*PROBLEM DESCRIPTION*.
Scan the records below for the line containing "Наш Телеграм" and the line containing "Київська церква". Copy both, plus every line between, exactly.

*SUPPLIED INFORMATION*.

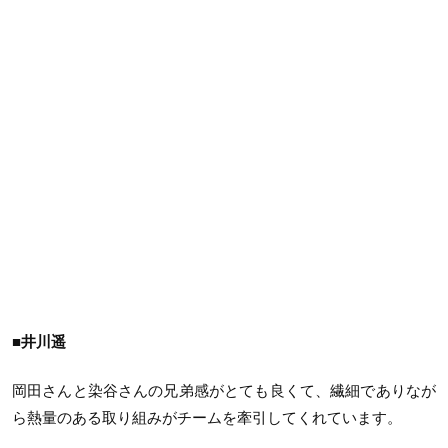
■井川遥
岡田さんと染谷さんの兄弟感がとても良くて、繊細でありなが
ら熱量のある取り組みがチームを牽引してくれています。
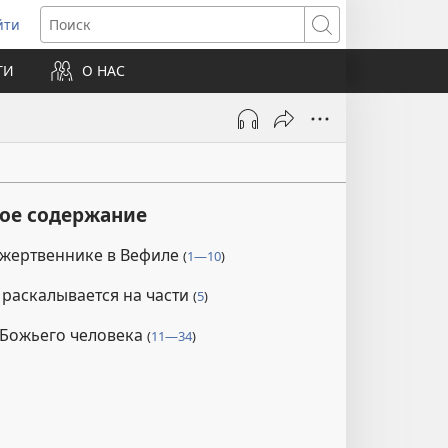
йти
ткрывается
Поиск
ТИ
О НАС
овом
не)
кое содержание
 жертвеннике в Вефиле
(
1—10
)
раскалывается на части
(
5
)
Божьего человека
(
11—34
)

--

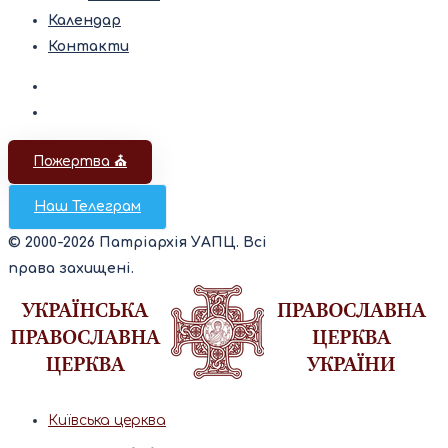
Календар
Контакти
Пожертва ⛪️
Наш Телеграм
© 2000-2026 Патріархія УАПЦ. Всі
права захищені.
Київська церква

*OUTPUT OF THE TASK*.
Наш Телеграм
© 2000-2026 Патріархія УАПЦ. Всі
права захищені.
Київська церква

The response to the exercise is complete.